在大儿子身上,祯帝仿佛看到了少年时期的自己,被那帮文儒忽悠蒙蔽,整天把所谓的君子之道挂在嘴边。
实事一件不干。
祯帝已经明里暗里多次告诫过苏晨,让他不要轻信那帮文儒,不要与那些儒生厮混。
可苏晨口头上允诺,背地里没少和东林书院的儒生勾搭。
“父皇,儿臣是来请罪的!”苏晨满脸自惭。
“请罪?请何罪?”祯帝皱着眉头。
“父皇,您时常叮咛儿臣,凡事要多点心眼,不可偏听偏信,尤其是不要轻信文儒,让儿臣最好不要与那些儒生厮混。
您还说,有的人天天君子君子的喊,实则是伪君子,肚子里全是坏心肠。
儿臣以前不信这些,还对父皇心生嫌隙。
但现在,儿臣醒悟了。
儿臣没有想到,以君子自居,行君子之道的钱首辅,却是个连父皇都敢行刺,连内库都敢盗窃的阴险小人。
儿臣彻底醒悟了,以后必定遵循父皇的教诲,不再与那些儒生厮混。”
“好好好,我儿终于醒悟了,朕心甚慰!”祯帝欣慰地笑了。
……
何麒雕刚走出午门。
迎面走来一名青年文士,对着何麒雕躬身一礼:“见过何大人!”
何麒雕微微颔首,继续往前走。
“何大人且慢!”
“有事?”
“何大人,我乃三皇子幕僚萧仁,奉三皇子之命,请何大人过府一叙。

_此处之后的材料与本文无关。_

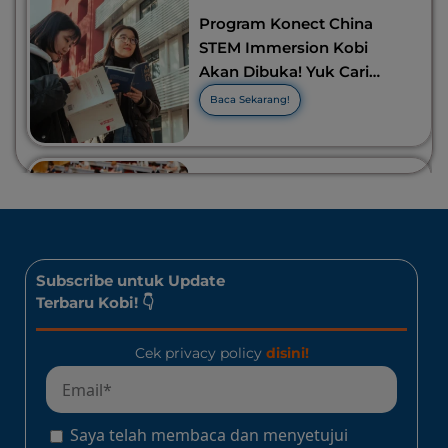
Program Konect China
STEM Immersion Kobi
Akan Dibuka! Yuk Cari
Tahu Info Selengkapnya!
Baca Sekarang!
10 Lomba Bidang Bisnis
dan Ekonomi Yang Bisa
Diikuti Oleh Siswa SMA!
Jangan Kelewatan!
Baca Sekarang!
Subscribe untuk Update
Terbaru Kobi! 👇
Cek privacy policy
disini!
Program Konect Kobi
Batch Dua 2026: Info
Lengkap Perjalanan
Saya telah membaca dan menyetujui
Edukatif ke Jepang!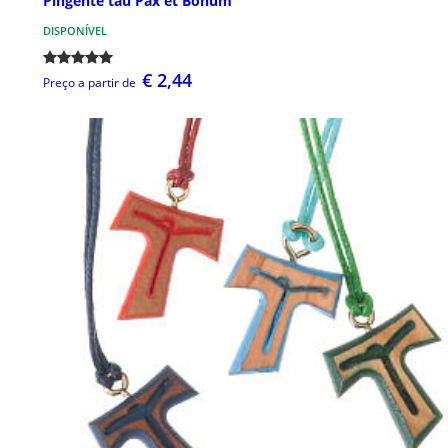
Pingente tau Pax et Bonum
DISPONÍVEL
€ 2,44
Preço a partir de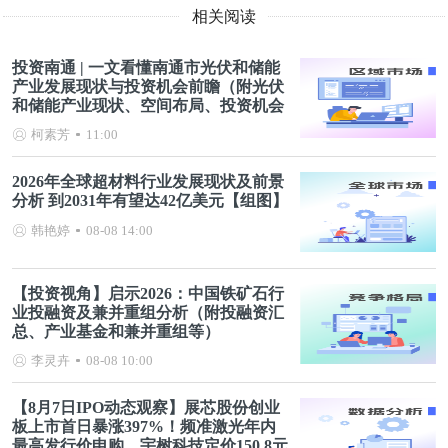
相关阅读
投资南通 | 一文看懂南通市光伏和储能
产业发展现状与投资机会前瞻（附光伏
和储能产业现状、空间布局、投资机会
分析等）
柯素芳
11:00
2026年全球超材料行业发展现状及前景
分析 到2031年有望达42亿美元【组图】
韩艳婷
08-08 14:00
【投资视角】启示2026：中国铁矿石行
业投融资及兼并重组分析（附投融资汇
总、产业基金和兼并重组等）
李灵卉
08-08 10:00
【8月7日IPO动态观察】展芯股份创业
板上市首日暴涨397%！频准激光年内
最高发行价申购，宇树科技定价150.8元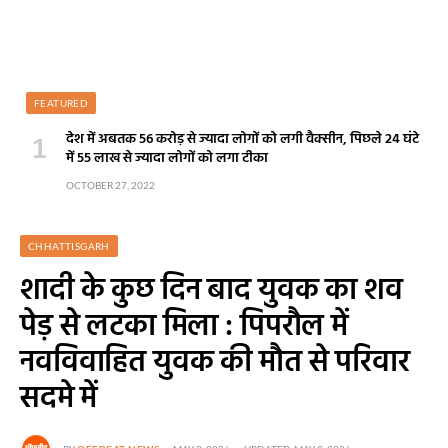
FEATURED
देश में अबतक 56 करोड़ से ज्यादा लोगों को लगी वैक्सीन, पिछले 24 घंटे
में 55 लाख से ज्यादा लोगों को लगा टीका
OCTOBER 27, 2022
CHHATTISGARH
शादी के कुछ दिन बाद युवक का शव
पेड़ से लटका मिला : पिपरौल में
नवविवाहित युवक की मौत से परिवार
सदमे में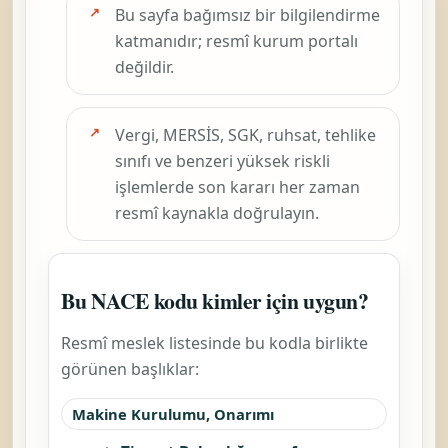
Bu sayfa bağımsız bir bilgilendirme
katmanıdır; resmî kurum portalı
değildir.
Vergi, MERSİS, SGK, ruhsat, tehlike
sınıfı ve benzeri yüksek riskli
işlemlerde son kararı her zaman
resmî kaynakla doğrulayın.
Bu NACE kodu kimler için uygun?
Resmî meslek listesinde bu kodla birlikte
görünen başlıklar:
Makine Kurulumu, Onarımı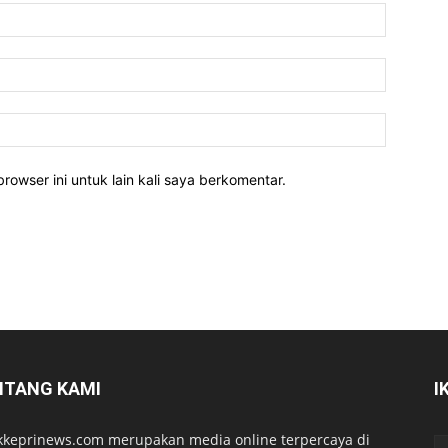
rowser ini untuk lain kali saya berkomentar.
NTANG KAMI
I
kkeprinews.com merupakan media online terpercaya di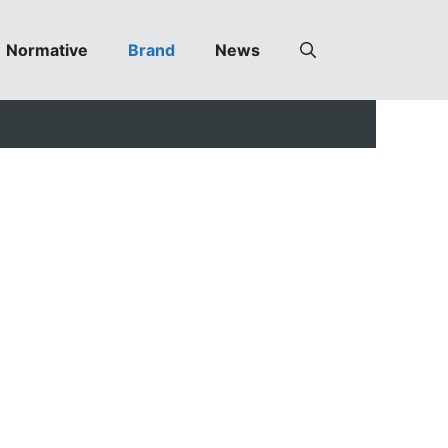
Normative
Brand
News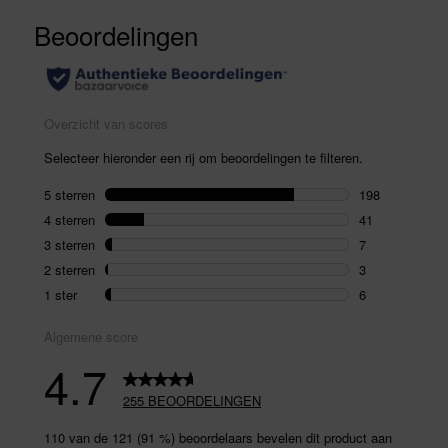
255
beoordelingen.
Dezelfde
paginalink.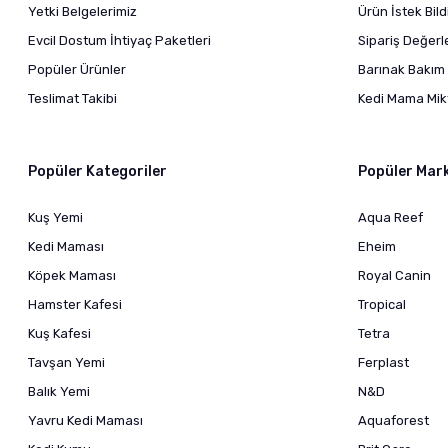
Yetki Belgelerimiz
Ürün İstek Bil
Evcil Dostum İhtiyaç Paketleri
Sipariş Değer
Popüler Ürünler
Barınak Bakım 
Teslimat Takibi
Kedi Mama Mikt
Popüler Kategoriler
Popüler Mar
Kuş Yemi
Aqua Reef
Kedi Maması
Eheim
Köpek Maması
Royal Canin
Hamster Kafesi
Tropical
Kuş Kafesi
Tetra
Tavşan Yemi
Ferplast
Balık Yemi
N&D
Yavru Kedi Maması
Aquaforest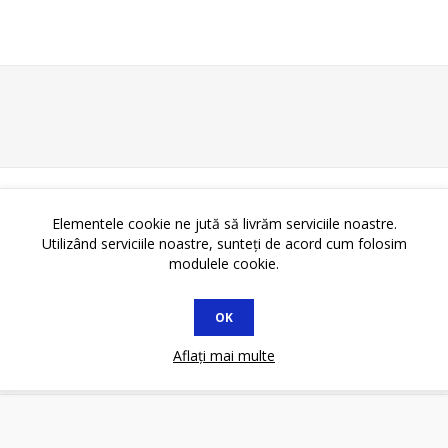
Elementele cookie ne jută să livrăm serviciile noastre.
Utilizând serviciile noastre, sunteți de acord cum folosim
modulele cookie.
OK
Aflați mai multe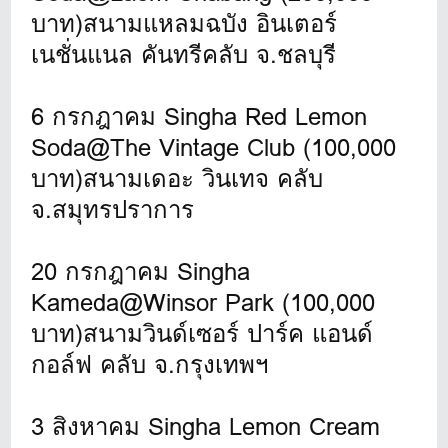
บาท)สนามแหลมฉบัง อินเตอร์
เนชั่นแนล คันทรีคลับ จ.ชลบุรี
6 กรกฎาคม Singha Red Lemon
Soda@The Vintage Club (100,000
บาท)สนามเดอะ วินเทจ คลับ
จ.สมุทรปราการ
20 กรกฎาคม Singha
Kameda@Winsor Park (100,000
บาท)สนามวินด์เซอร์ ปาร์ค แอนด์
กอล์ฟ คลับ จ.กรุงเทพฯ
3 สิงหาคม Singha Lemon Cream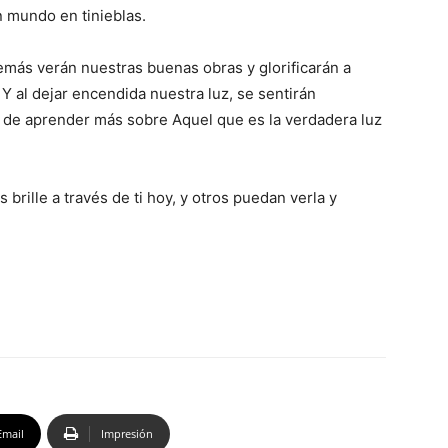
 mundo en tinieblas.
demás verán nuestras buenas obras y glorificarán a
 Y al dejar encendida nuestra luz, se sentirán
n de aprender más sobre Aquel que es la verdadera luz
brille a través de ti hoy, y otros puedan verla y
Email
Impresión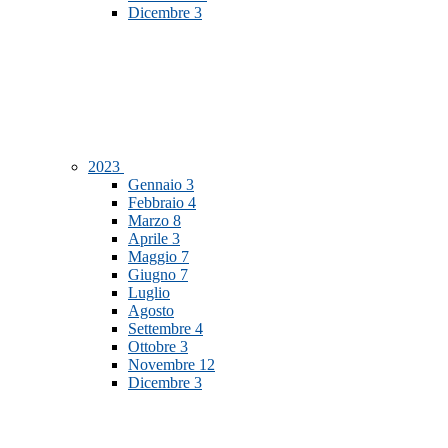
Dicembre
3
2023
Gennaio
3
Febbraio
4
Marzo
8
Aprile
3
Maggio
7
Giugno
7
Luglio
Agosto
Settembre
4
Ottobre
3
Novembre
12
Dicembre
3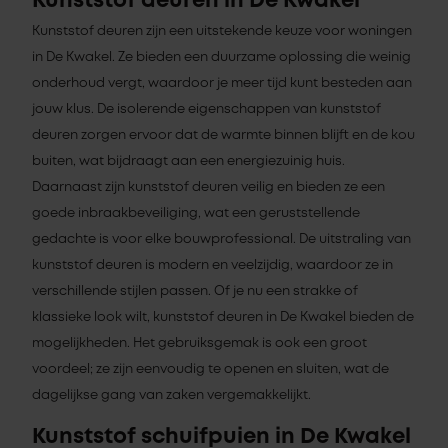
Kunststof deuren in De Kwakel
Kunststof deuren zijn een uitstekende keuze voor woningen
in De Kwakel. Ze bieden een duurzame oplossing die weinig
onderhoud vergt, waardoor je meer tijd kunt besteden aan
jouw klus. De isolerende eigenschappen van kunststof
deuren zorgen ervoor dat de warmte binnen blijft en de kou
buiten, wat bijdraagt aan een energiezuinig huis.
Daarnaast zijn kunststof deuren veilig en bieden ze een
goede inbraakbeveiliging, wat een geruststellende
gedachte is voor elke bouwprofessional. De uitstraling van
kunststof deuren is modern en veelzijdig, waardoor ze in
verschillende stijlen passen. Of je nu een strakke of
klassieke look wilt, kunststof deuren in De Kwakel bieden de
mogelijkheden. Het gebruiksgemak is ook een groot
voordeel; ze zijn eenvoudig te openen en sluiten, wat de
dagelijkse gang van zaken vergemakkelijkt.
Kunststof schuifpuien in De Kwakel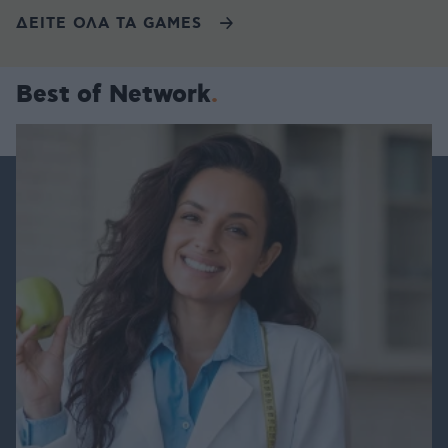
ΔΕΙΤΕ ΟΛΑ ΤΑ GAMES
Best of Network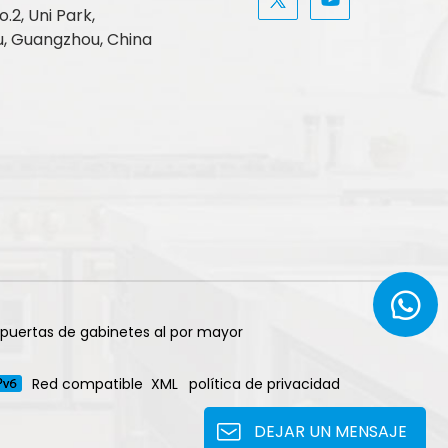
.2, Uni Park,
, Guangzhou, China
 puertas de gabinetes al por mayor
Red compatible
XML
política de privacidad
DEJAR UN MENSAJE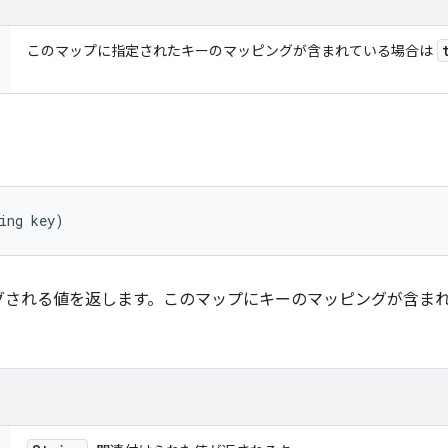
このマップに指定されたキーのマッピングが含まれている場合は
ing key)
グされる値を返します。このマップにキーのマッピングが含ま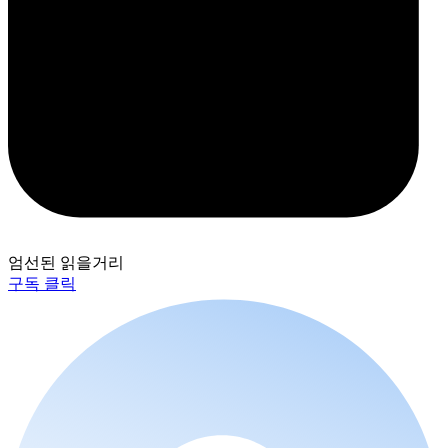
엄선된 읽을거리
구독 클릭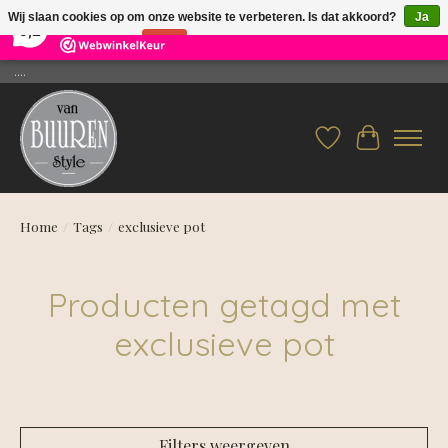
×
26
Reviews
Wij slaan cookies op om onze website te verbeteren. Is dat akkoord?
Ja
9,2
Nee
Meer over cookies »
....
Verlanglijst
Winkelwag
Home
/
Tags
/
exclusieve pot
Producten getagd met
exclusieve pot
Filters weergeven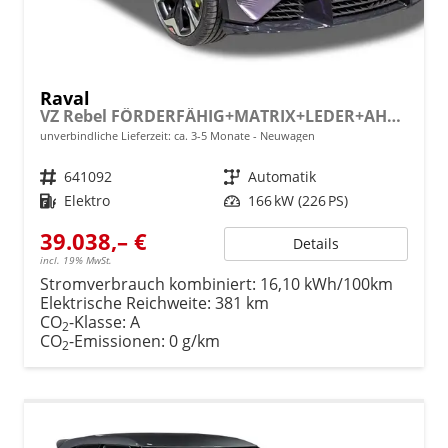
Raval
VZ Rebel FÖRDERFÄHIG+MATRIX+LEDER+AHK+SENNHEISER+ACC+360 KAM+19" ALU
unverbindliche Lieferzeit: ca. 3-5 Monate
Neuwagen
Fahrzeugnr.
641092
Getriebe
Automatik
Kraftstoff
Elektro
Leistung
166 kW (226 PS)
39.038,– €
Details
incl. 19% MwSt.
Stromverbrauch kombiniert:
16,10 kWh/100km
Elektrische Reichweite:
381 km
CO
-Klasse:
A
2
CO
-Emissionen:
0 g/km
2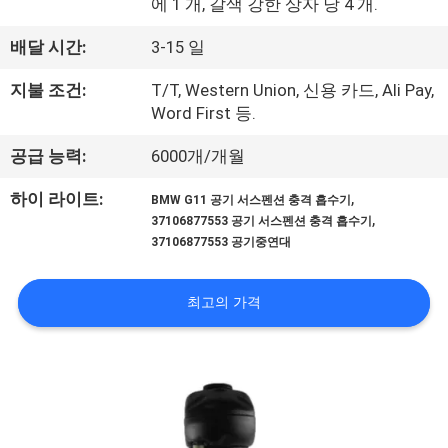
에 1 개, 갈색 강한 상자 당 4 개.
공
배달 시간:
3-15 일
장
지불 조건:
T/T, Western Union, 신용 카드, Ali Pay,
견
Word First 등.
학
공급 능력:
6000개/개월
,
하이 라이트:
BMW G11 공기 서스펜션 충격 흡수기
품
,
37106877553 공기 서스펜션 충격 흡수기
37106877553 공기중연대
질
관
최고의 가격
리
문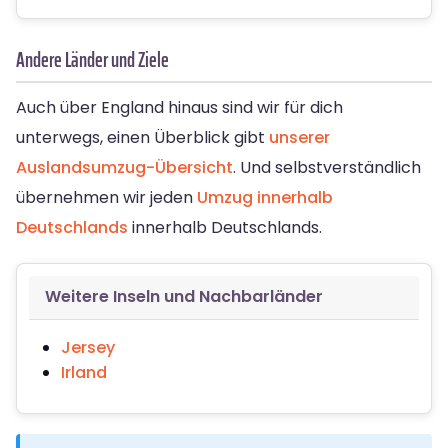
Andere Länder und Ziele
Auch über England hinaus sind wir für dich
unterwegs, einen Überblick gibt
unserer
Auslandsumzug-Übersicht
. Und selbstverständlich
übernehmen wir jeden
Umzug innerhalb
Deutschlands
innerhalb Deutschlands.
Weitere Inseln und Nachbarländer
Jersey
Irland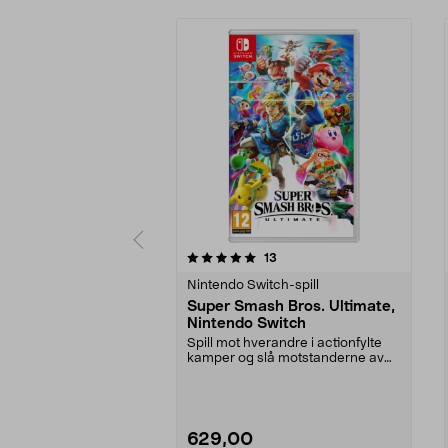
0 av 5 stjerner
4.5 av 5 stjerner
anmeldelser
13
Nintendo Switch-spill
Super Smash Bros. Ultimate,
Nintendo Switch
Spill mot hverandre i actionfylte
kamper og slå motstanderne av
banen. Super Sma...
629,00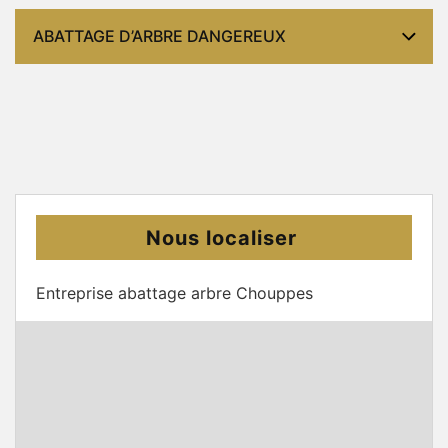
ABATTAGE D’ARBRE DANGEREUX
Nous localiser
Entreprise abattage arbre Chouppes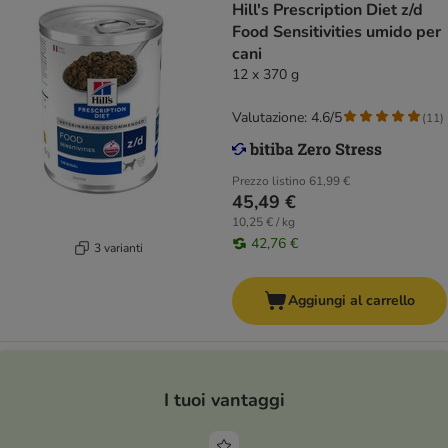
Hill's Prescription Diet z/d
Food Sensitivities umido per
cani
12 x 370 g
Valutazione: 4.6/5
(
11
)
Prezzo listino
61,99 €
45,49 €
10,25 € / kg
42,76 €
3 varianti
Aggiungi al carrello
I tuoi vantaggi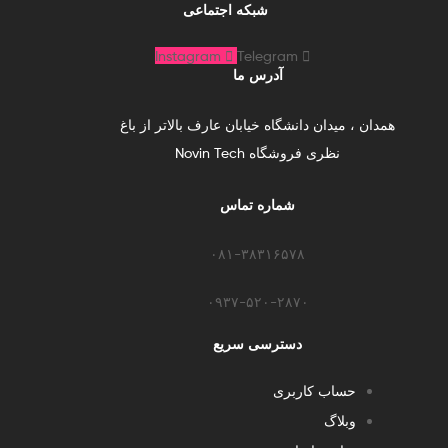
شبکه اجتماعی
Instagram
Telegram
آدرس ما
همدان ، میدان دانشگاه خیابان عارف بالاتر از باغ
نظری فروشگاه Novin Tech
شماره تماس
۰۸۱-۳۸۳۱۶۵۷۸
۰۹۳۷-۵۲۰-۲۸۷۰​
دسترسی سریع
حساب کاربری
وبلاگ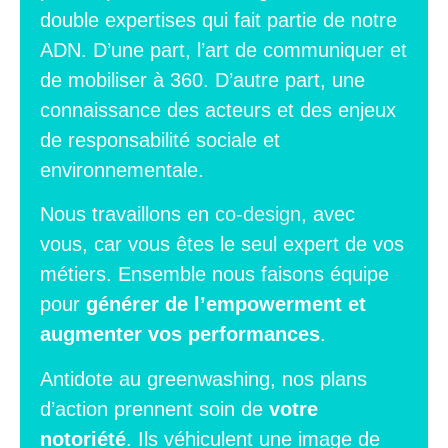
double expertises qui fait partie de notre
ADN. D’une part, l’art de communiquer et
de mobiliser à 360. D’autre part, une
connaissance des acteurs et des enjeux
de responsabilité sociale et
environnementale.
Nous travaillons en
co-design
, avec
vous, car vous êtes le seul expert de vos
métiers. Ensemble nous faisons équipe
pour
générer de l’empowerment et
augmenter vos performances
.
Antidote au greenwashing, nos plans
d’action prennent soin de
votre
notoriété
. Ils véhiculent une image de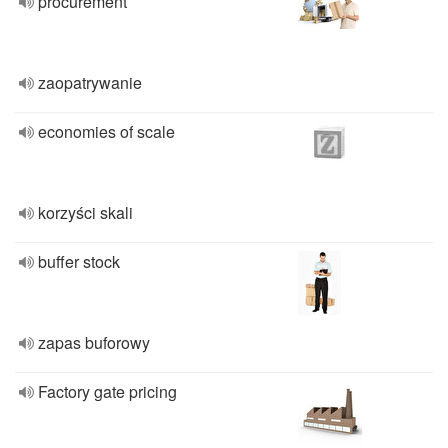
procurement
zaopatrywanie
economies of scale
korzyści skali
buffer stock
zapas buforowy
Factory gate pricing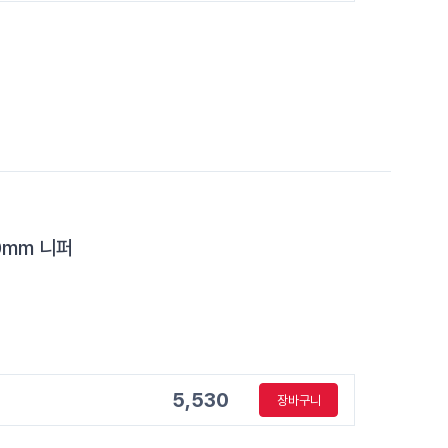
10mm 니퍼
5,530
장바구니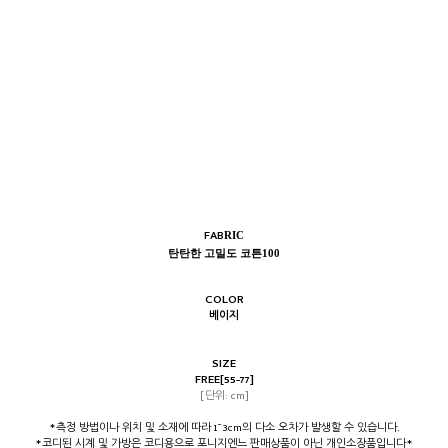
FAB
RIC
탄탄한 고밀도 코튼100
COLOR
베이지
SIZE
FREE[55-77]
[단위: cm]
*측정 방법이나 위치 및 소재에 따라 1~3cm의 다소 오차가 발생할 수 있습니다.
*코디된 시계 및 가방은 코디용으로 포니지엔느 판매상품이 아닌 개인소장품입니다*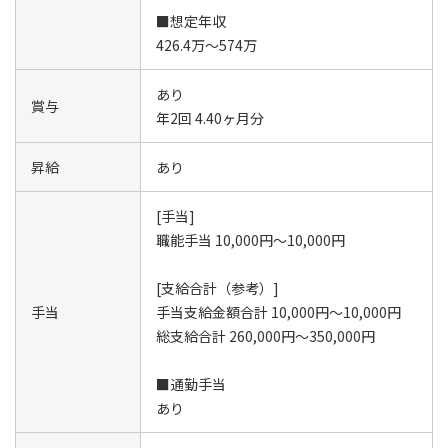
■想定年収
426.4万～574万
あり
賞与
年2回 4.40ヶ月分
昇給
あり
[手当]
職能手当 10,000円～10,000円
[支給合計（参考）]
手当
手当支給金額合計 10,000円～10,000円
総支給合計 260,000円～350,000円
■通勤手当
あり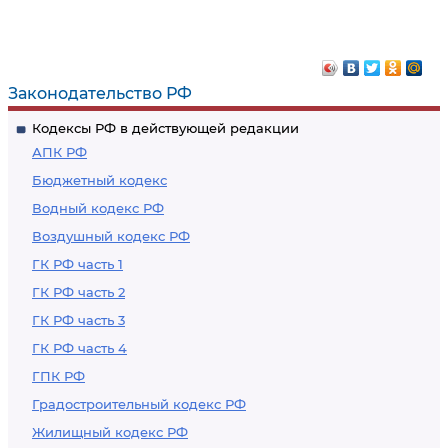
Законодательство РФ
Кодексы РФ в действующей редакции
АПК РФ
Бюджетный кодекс
Водный кодекс РФ
Воздушный кодекс РФ
ГК РФ часть 1
ГК РФ часть 2
ГК РФ часть 3
ГК РФ часть 4
ГПК РФ
Градостроительный кодекс РФ
Жилищный кодекс РФ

”
“三皇子幕僚?”
何麒雕回头,瞥了一眼萧仁头顶,冷笑道,“难道不是古帝世家萧家子弟吗?”
萧仁脸色一变,支支吾吾:“我……我不知道你说什么。古帝世家?我从未听说过什么古帝世家。”
“不知道?随本官走一趟,恐怕你什么都会知道的。”
何麒雕戏谑一笑,当即出手。
咔嚓!咔嚓!
废掉萧仁四肢和丹田,何麒雕提着他便走。
“你……你居然废了我?你知道我是古帝世家的人,居然还敢废我?”
“有何不敢?你们这帮反贼,本官见一个,废一个!”
何麒雕冷笑。
在系统的认定里,这些老想着复辟的古帝世家之人,会对社稷造成极大的动荡,不利于百姓安居乐业,属于不安分子,故而系统把他们定义为反派,惩戒他们可获得忠义值。
回到北司。
还没进去,何麒雕便撞见了一位熟人。
“何……何大人?”
一道迟疑的低唤响起。
左冷阳的声音,带着些许不确定。
他不确定,眼前的少年是否还是梅花镇那时的那个少年。
虽然刚进京,但左冷阳已经听了太多太多这个少年的传说。
他很难相信,一两个月前还是先天的少年,现在竟成了天人级别的绝顶高手?
“左大人,您也入京了?”
何麒雕看向左冷阳,打量了下其身上的飞鱼服,当即恭贺道,“恭喜左大人,升任镇抚使了。”
“何大人,说起来,我能升任镇抚使,也是沾了何大人您的光啊。当初您在梅花镇立下大功,左某沾了您的光,得以升迁。”左冷阳神色复杂地说。
“哦,左大人您升迁了?不知迁往何处?”
“尚且不知,估计要等到述职宴之后,才会安排我的去处。”
“左大人,你我也算是旧识了,不若你跟我混吧。”
“这……何大人,这恐怕有些不妥吧?地方镇抚使的调动,难道不是只有总指挥使大人或陛下才有资格吗?”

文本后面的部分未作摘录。